In recent years my practices of drawing and performance have become mixed up. In Conduit I start with the directive, “Draw a straight line and follow it,” offered by Fluxus artist La Monte Young in Compositions 1960. As I pull the paper off the roll and through my dress the rigid paper yields to the grasp of my hands, the curve of my waist and the arc of my shoulder as I guide it into the space in front of my body. The consequence of my actions and the resulting drawing is the performance. A straight line records a curved course.

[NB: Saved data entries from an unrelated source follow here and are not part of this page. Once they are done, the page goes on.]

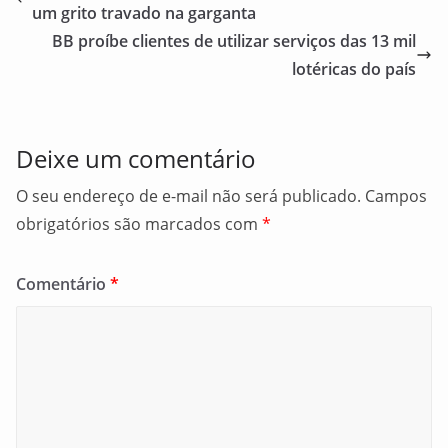
b
um grito travado na garganta
o
BB proíbe clientes de utilizar serviços das 13 mil
o
lotéricas do país
k
Deixe um comentário
O seu endereço de e-mail não será publicado.
Campos
obrigatórios são marcados com
*
Comentário
*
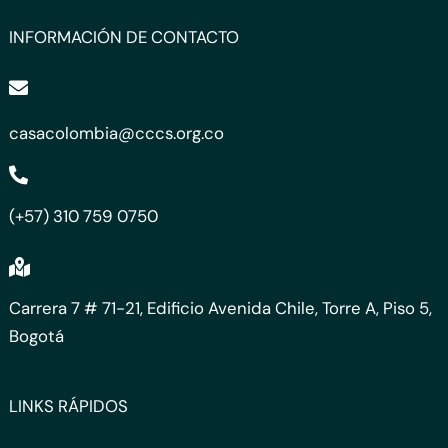
INFORMACIÓN DE CONTACTO
casacolombia@cccs.org.co
(+57) 310 759 0750
Carrera 7 # 71-21, Edificio Avenida Chile, Torre A, Piso 5,
Bogotá
LINKS RÁPIDOS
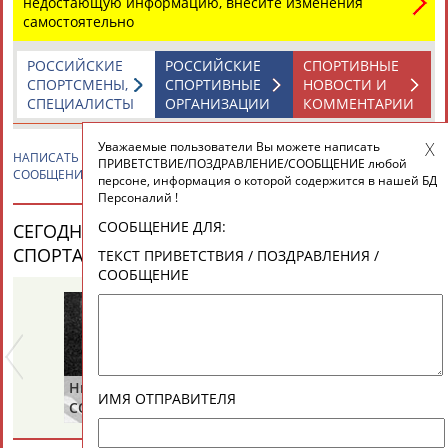
недостающую информацию, внесите изменения
самостоятельно
РОССИЙСКИЕ
РОССИЙСКИЕ
СПОРТИВНЫЕ
СПОРТСМЕНЫ,
СПОРТИВНЫЕ
НОВОСТИ И
СПЕЦИАЛИСТЫ
ОРГАНИЗАЦИИ
КОММЕНТАРИИ
Уважаемые пользователи Вы можете написать
НАПИСАТЬ
Игорь КАНЫГИН
ПРИВЕТСТВИЕ / ПОЗДРАВЛЕНИЕ /
ПРИВЕТСТВИЕ/ПОЗДРАВЛЕНИЕ/СООБЩЕНИЕ любой
СООБЩЕНИЕ
персоне, информация о которой содержится в нашей БД
Персоналий !
СООБЩЕНИЕ ДЛЯ:
СЕГОДНЯ ДЕНЬ РОЖДЕНИЯ У ПЕРСОН ИЗ МИРА
СПОРТА (25 ПЕРСОНАЛИЙ)
ВЕСЬ СПИСОК
ТЕКСТ ПРИВЕТСТВИЯ / ПОЗДРАВЛЕНИЯ /
СООБЩЕНИЕ
Николай
Нина
Ра
ИМЯ ОТПРАВИТЕЛЯ
СОЛОГУБОВ
БУЛГАКОВА
П
(С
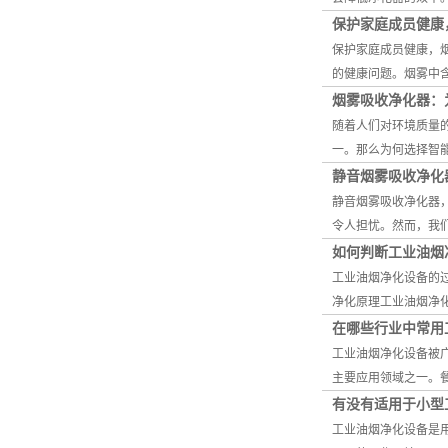
保护家庭成员健康
保护家庭成员健康，
的健康问题。烟雾中
烟雾吸收净化器：
随着人们对环境质量
一。那么为何选择智
静音烟雾吸收净化
静音烟雾吸收净化器
令人担忧。然而，我
如何判断工业油烟
工业油烟净化设备的
净化原理工业油烟净
在哪些行业中常用
工业油烟净化设备被
主要应用领域之一。
有没有适用于小型
工业油烟净化设备是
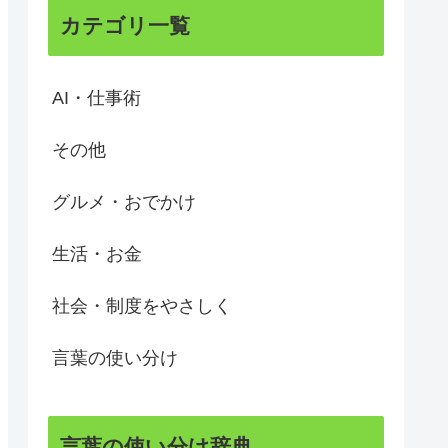
カテゴリ一覧
AI・仕事術
その他
グルメ・おでかけ
生活・お金
社会・制度をやさしく
言葉の使い分け
言葉の使い分け辞典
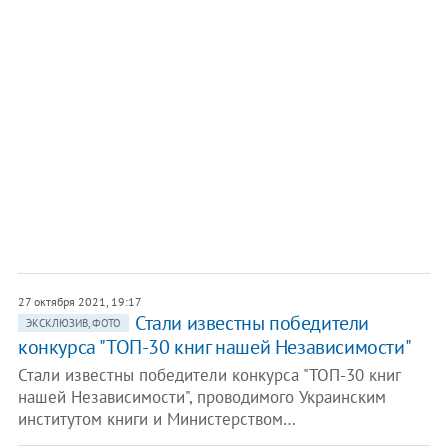
27 октября 2021, 19:17
Стали известны победители
ЭКСКЛЮЗИВ, ФОТО
конкурса "ТОП-30 книг нашей Независимости"
Стали известны победители конкурса "ТОП-30 книг
нашей Независимости", проводимого Украинским
институтом книги и Министерством…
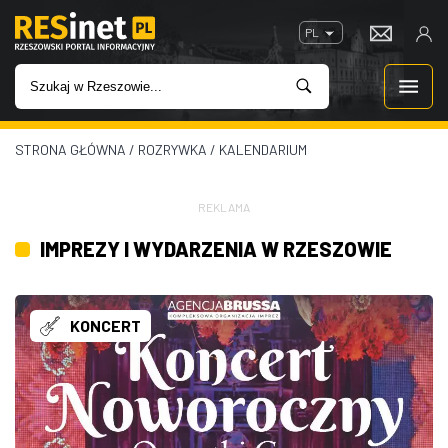
PL
STRONA GŁÓWNA
/
ROZRYWKA
/
KALENDARIUM
WIADOMOŚCI
INWESTYCJE
REKLAMA
IMPREZY I WYDARZENIA W RZESZOWIE
IMPREZY
ROZRYWKA
KONCERT
W KINACH
GASTRONOMIA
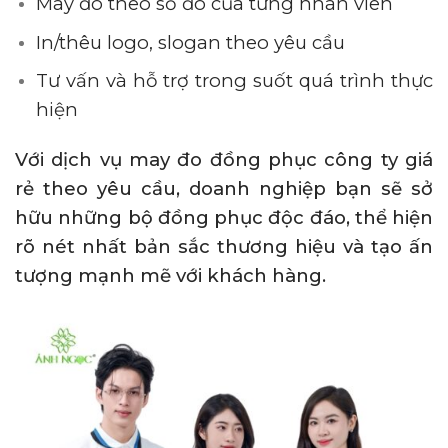
May đo theo số đo của từng nhân viên
In/thêu logo, slogan theo yêu cầu
Tư vấn và hỗ trợ trong suốt quá trình thực
hiện
Với dịch vụ may đo đồng phục công ty giá
rẻ theo yêu cầu, doanh nghiệp bạn sẽ sở
hữu những bộ đồng phục độc đáo, thể hiện
rõ nét nhất bản sắc thương hiệu và tạo ấn
tượng mạnh mẽ với khách hàng.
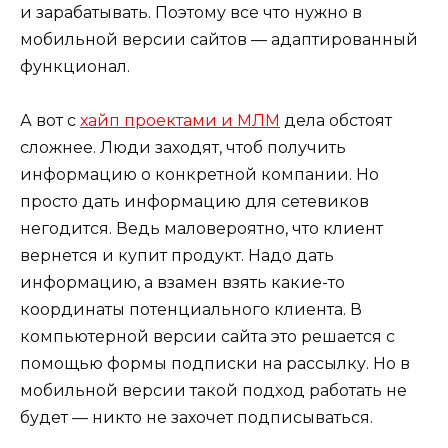
и зарабатывать. Поэтому все что нужно в
мобильной версии сайтов — адаптированный
функционал.
А вот с
хайп проектами и МЛМ
дела обстоят
сложнее. Люди заходят, чтоб получить
информацию о конкретной компании. Но
просто дать информацию для сетевиков
негодится. Ведь маловероятно, что клиент
вернется и купит продукт. Надо дать
информацию, а взамен взять какие-то
координаты потенциального клиента. В
компьютерной версии сайта это решается с
помощью формы подписки на рассылку. Но в
мобильной версии такой подход работать не
будет — никто не захочет подписываться.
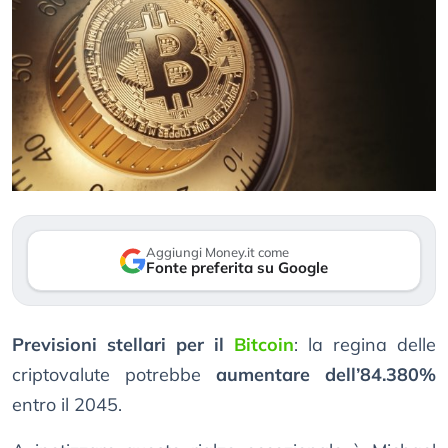
Aggiungi Money.it come
Fonte preferita su Google
Previsioni stellari per il
Bitcoin
: la regina delle
criptovalute potrebbe
aumentare dell’84.380%
entro il 2045.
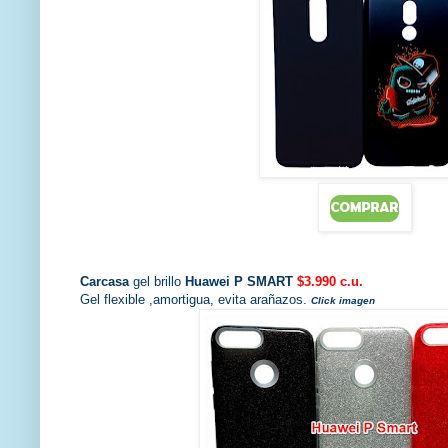
Carcasa
gel brillo
Huawei P SMART
$3.990 c.u.
Gel flexible ,amortigua, evita arañazos.
Click imagen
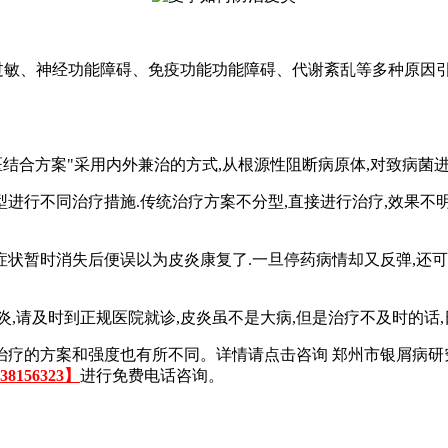
由过敏、神经功能障碍、免疫功能功能障碍、代谢紊乱等多种原因引
医结合方案"采用内外兼治的方式,从根源性阻断病原体,对致病菌
型进行不同治疗措施.传统治疗方案不分型,直接进行治疗,效果不明
症状暂时消失后便误以为皮炎康复了.一旦停药病情却又反弹,还可
,请及时到正规医院就诊,皮炎虽不是大病,但是治疗不及时的话,
治疗的方案和强度也有所不同。详情请
点击咨询 郑州市银屑病研
8156323】
进行免费电话咨询。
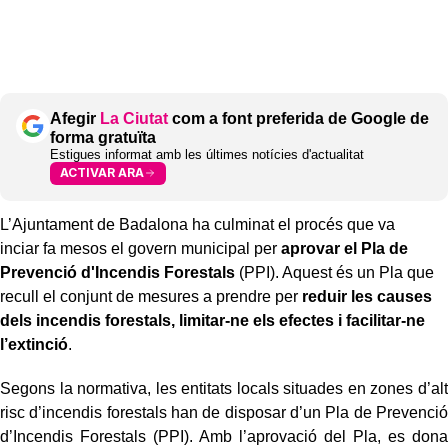
Afegir
La Ciutat
com a font preferida de Google de
forma gratuïta
Estigues informat amb les últimes notícies d'actualitat
ACTIVAR ARA
L’Ajuntament de Badalona ha culminat el procés que va
inciar fa mesos el govern municipal per
aprovar el Pla de
Prevenció d'Incendis Forestals
(PPI). Aquest és un Pla que
recull el conjunt de mesures a prendre per
reduir les causes
dels incendis forestals, limitar-ne els efectes i facilitar-ne
l’extinció
.
Segons la normativa, les entitats locals situades en zones d’alt
risc d’incendis forestals han de disposar d’un Pla de Prevenció
d’Incendis Forestals (PPI). Amb l’aprovació del Pla, es dona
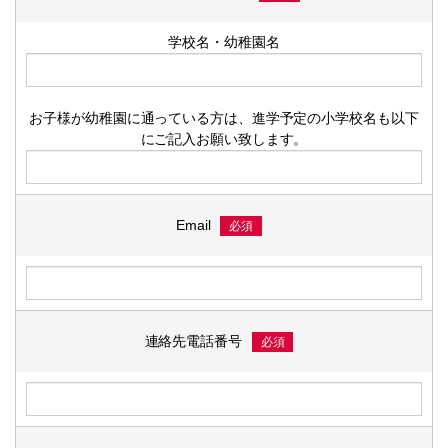
学校名・幼稚園名
お子様が幼稚園に通っている方は、進学予定の小学校名も以下
にご記入お願い致します。
Email
必須
連絡先電話番号
必須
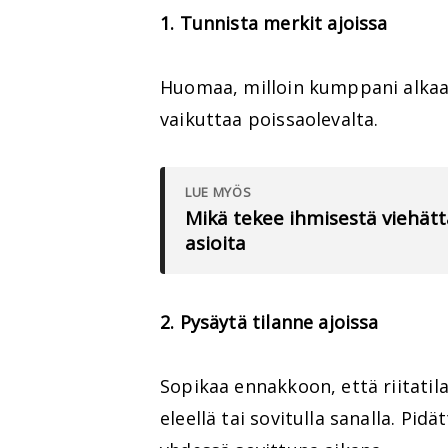
1. Tunnista merkit ajoissa
Huomaa, milloin kumppani alkaa v
vaikuttaa poissaolevalta.
LUE MYÖS
Mikä tekee ihmisestä viehätt
asioita
2. Pysäytä tilanne ajoissa
Sopikaa ennakkoon, että riitatila
eleellä tai sovitulla sanalla. P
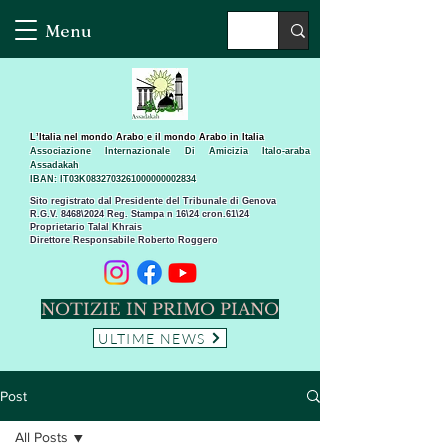
Menu
L’Italia nel mondo Arabo e il mondo Arabo in Italia
Associazione Internazionale Di Amicizia Italo-araba
Assadakah
IBAN: IT03K0832703261000000002834
Sito registrato dal Presidente del Tribunale di Genova
R.G.V. 8468\2024 Reg. Stampa n 16\24 cron.61\24 ​
Proprietario Talal Khrais
Direttore Responsabile Roberto Roggero
NOTIZIE IN PRIMO PIANO
ULTIME NEWS
Post
All Posts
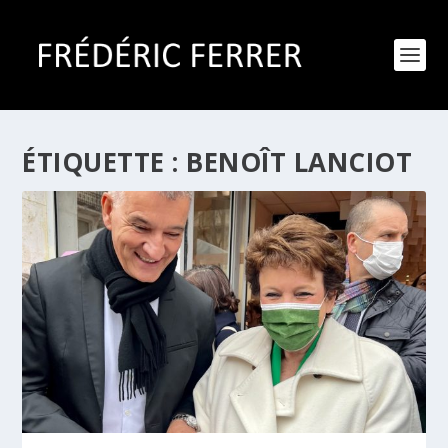
ÉTIQUETTE :
BENOÎT LANCIOT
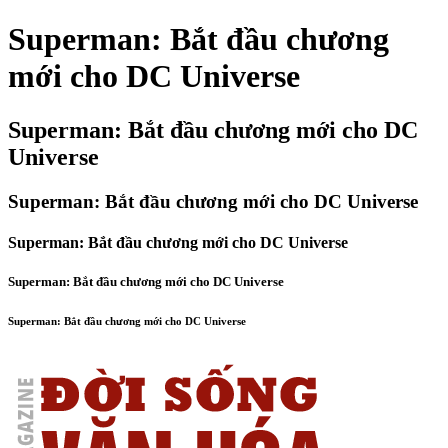
Superman: Bắt đầu chương
mới cho DC Universe
Superman: Bắt đầu chương mới cho DC
Universe
Superman: Bắt đầu chương mới cho DC Universe
Superman: Bắt đầu chương mới cho DC Universe
Superman: Bắt đầu chương mới cho DC Universe
Superman: Bắt đầu chương mới cho DC Universe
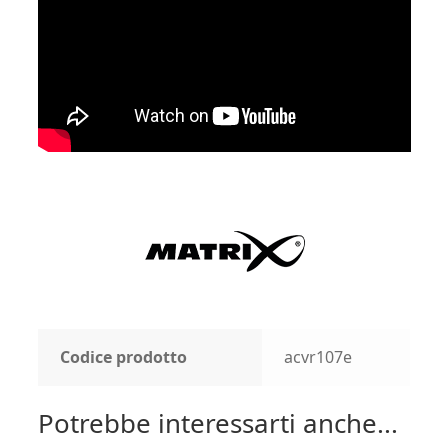
Codice prodotto
acvr107e
Potrebbe interessarti anche...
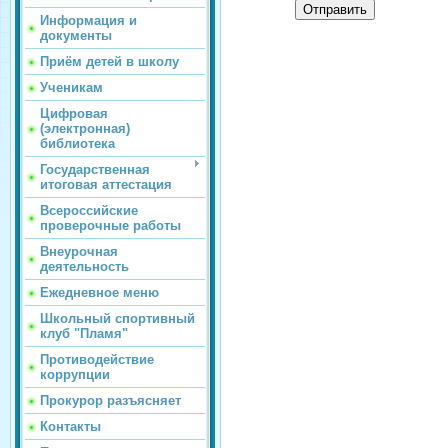
Отправить
Информация и
документы
Приём детей в школу
Ученикам
Цифровая
(электронная)
библиотека
Государственная
итоговая аттестация
Всероссийские
проверочные работы
Внеурочная
деятельность
Ежедневное меню
Школьный спортивный
клуб "Пламя"
Противодействие
коррупции
Прокурор разъясняет
Контакты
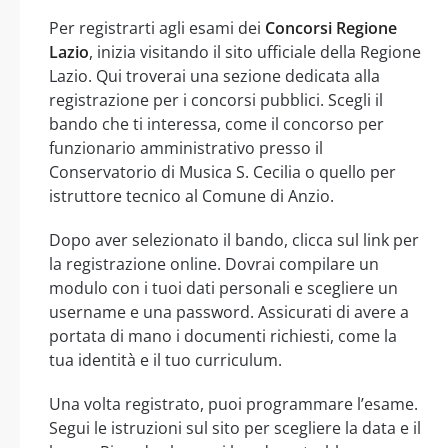
Per registrarti agli esami dei
Concorsi Regione
Lazio
, inizia visitando il sito ufficiale della Regione
Lazio. Qui troverai una sezione dedicata alla
registrazione per i concorsi pubblici. Scegli il
bando che ti interessa, come il concorso per
funzionario amministrativo presso il
Conservatorio di Musica S. Cecilia o quello per
istruttore tecnico al Comune di Anzio.
Dopo aver selezionato il bando, clicca sul link per
la registrazione online. Dovrai compilare un
modulo con i tuoi dati personali e scegliere un
username e una password. Assicurati di avere a
portata di mano i documenti richiesti, come la
tua identità e il tuo curriculum.
Una volta registrato, puoi programmare l’esame.
Segui le istruzioni sul sito per scegliere la data e il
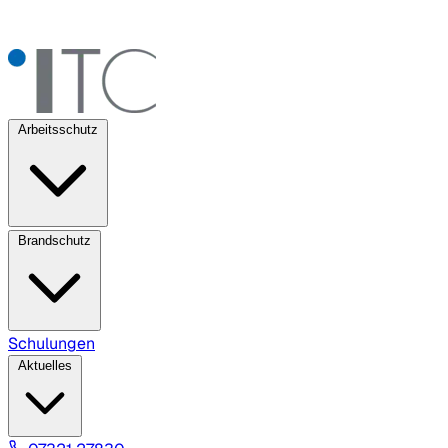
Arbeitsschutz
Brandschutz
Schulungen
Aktuelles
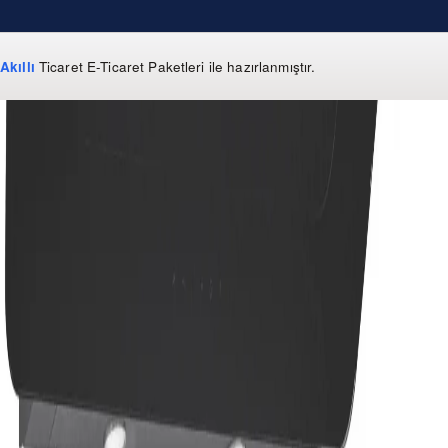
Akıllı
Ticaret
E-Ticaret Paketleri
ile hazırlanmıştır.
WhatsApp
0 850 303 99 73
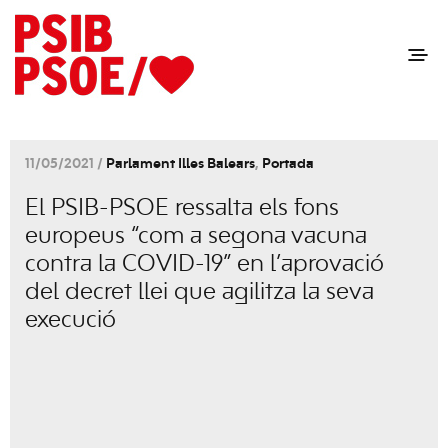
11/05/2021 /
Parlament Illes Balears
,
Portada
El PSIB-PSOE ressalta els fons
europeus “com a segona vacuna
contra la COVID-19” en l’aprovació
del decret llei que agilitza la seva
execució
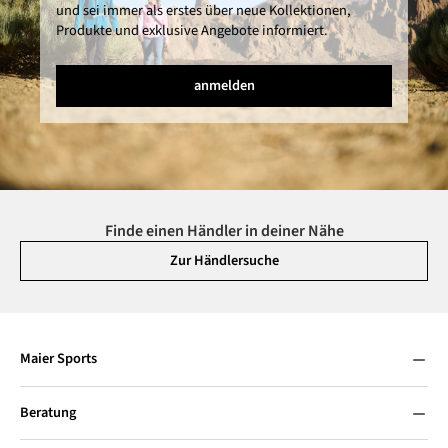
und sei immer als erstes über neue Kollektionen,
Produkte und exklusive Angebote informiert.
anmelden
Finde einen Händler in deiner Nähe
Zur Händlersuche
Maier Sports
Beratung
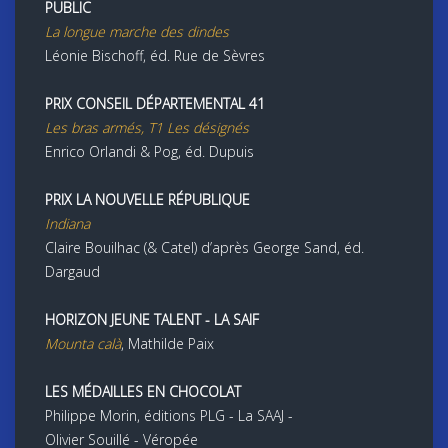
PUBLIC
La longue marche des dindes
Léonie Bischoff, éd. Rue de Sèvres
PRIX CONSEIL DÉPARTEMENTAL 41
Les bras armés, T1 Les désignés
Enrico Orlandi & Pog, éd. Dupuis
PRIX LA NOUVELLE RÉPUBLIQUE
Indiana
Claire Bouilhac (& Catel) d’après George Sand, éd.
Dargaud
HORIZON JEUNE TALENT - LA SAIF
Mounta calà
, Mathilde Paix
LES MÉDAILLES EN CHOCOLAT
Philippe Morin, éditions PLG - La SAAJ -
Olivier Souillé - Véropée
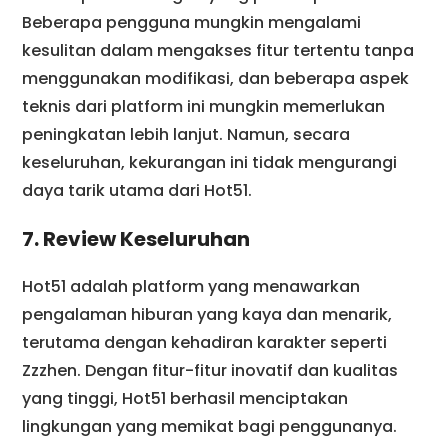
Beberapa pengguna mungkin mengalami
kesulitan dalam mengakses fitur tertentu tanpa
menggunakan modifikasi, dan beberapa aspek
teknis dari platform ini mungkin memerlukan
peningkatan lebih lanjut. Namun, secara
keseluruhan, kekurangan ini tidak mengurangi
daya tarik utama dari Hot51.
7. Review Keseluruhan
Hot51 adalah platform yang menawarkan
pengalaman hiburan yang kaya dan menarik,
terutama dengan kehadiran karakter seperti
Zzzhen. Dengan fitur-fitur inovatif dan kualitas
yang tinggi, Hot51 berhasil menciptakan
lingkungan yang memikat bagi penggunanya.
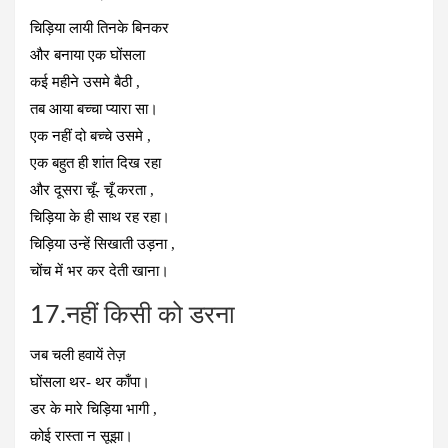
चिड़िया लायी तिनके बिनकर
और बनाया एक घोंसला
कई महीने उसमे बैठी ,
तब आया बच्चा प्यारा सा।
एक नहीं दो बच्चे उसमे ,
एक बहुत ही शांत दिख रहा
और दूसरा चूँ- चूँ करता ,
चिड़िया के ही साथ रह रहा।
चिड़िया उन्हें सिखाती उड़ना ,
चोंच में भर कर देती खाना।
17.नहीं किसी को डरना
जब चली हवायें तेज़
घोंसला थर- थर काँपा।
डर के मारे चिड़िया भागी ,
कोई रास्ता न सूझा।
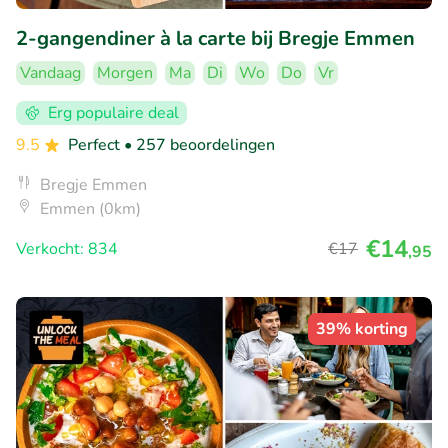
2-gangendiner à la carte bij Bregje Emmen
Vandaag
Morgen
Ma
Di
Wo
Do
Vr
Erg populaire deal
9.5
Perfect
• 257 beoordelingen
Bregje Emmen
Emmen (0km)
€14
Verkocht: 834
€17
,95
39% korting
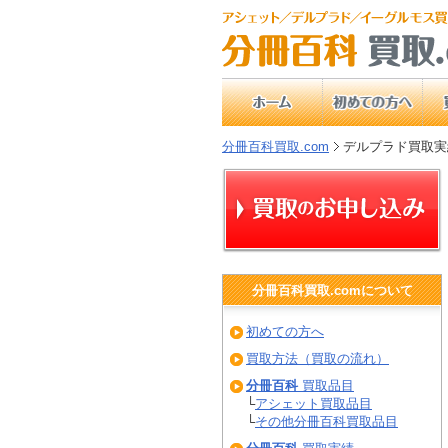
分冊百科買取.com
デルプラド買取実
分冊百科
買取.comについて
初めての方へ
買取方法（買取の流れ）
分冊百科
買取品目
└
アシェット買取品目
└
その他分冊百科買取品目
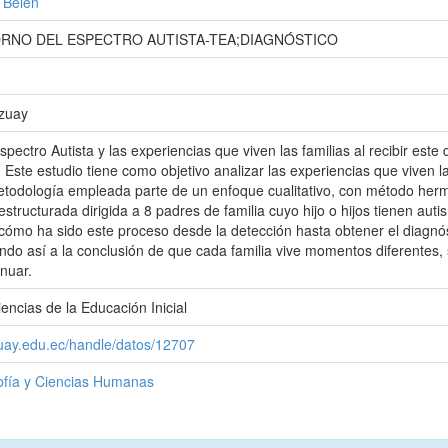
 Belén
ORNO DEL ESPECTRO AUTISTA-TEA;DIAGNÓSTICO
Azuay
Espectro Autista y las experiencias que viven las familias al recibir es
Este estudio tiene como objetivo analizar las experiencias que viven la
metodología empleada parte de un enfoque cualitativo, con método herm
estructurada dirigida a 8 padres de familia cuyo hijo o hijos tienen au
cómo ha sido este proceso desde la detección hasta obtener el diagnóst
ando así a la conclusión de que cada familia vive momentos diferentes
inuar.
encias de la Educación Inicial
zuay.edu.ec/handle/datos/12707
sofía y Ciencias Humanas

Cayla Skillin-Brauchle is a visual and performance artist whose events, drawings, prints, zines, installations and performance art have been exhibited internationally at the Rotunda Gallery in Thailand; ROY G BIV Gallery in Columbus, OH; Artspace Mackay in Australia; the Whatcom Museum in Bellingham, WA; Ortega y Gasset Projects in Brooklyn, NY; and the Sleeth Gallery in Buckhannon, WV. In 2017 her solo exhibition Super Speed! opened to the Hallie Ford Museum of Art in Salem, OR. This year, her new solo exhibition STAT! will open at the Plains Art Museum in Fargo, ND where she will also complete a residency with the Hannaher’s Print Studio in the Plains Art Museum Center for Creativity. She has been awarded residencies at Iskra Print Collective, Vermont Studio Center, Hambidge Center, Hypatia-in-the-Woods, and PLAYA Summer Lake. Most recently, she was the 2018 Artist in Residence at TEDxSalem where she also gave a TED talk to 800+ attendees on the power of art to change the viewer’s perspective. After earning a BA from Beloit College and her MFA from Ohio University, Skillin-Brauchle spent a year in India as a Fulbright Fellow. Skillin-Brauchle lives and works in Salem, OR where she is Assistant Professor of Art at Willamette University.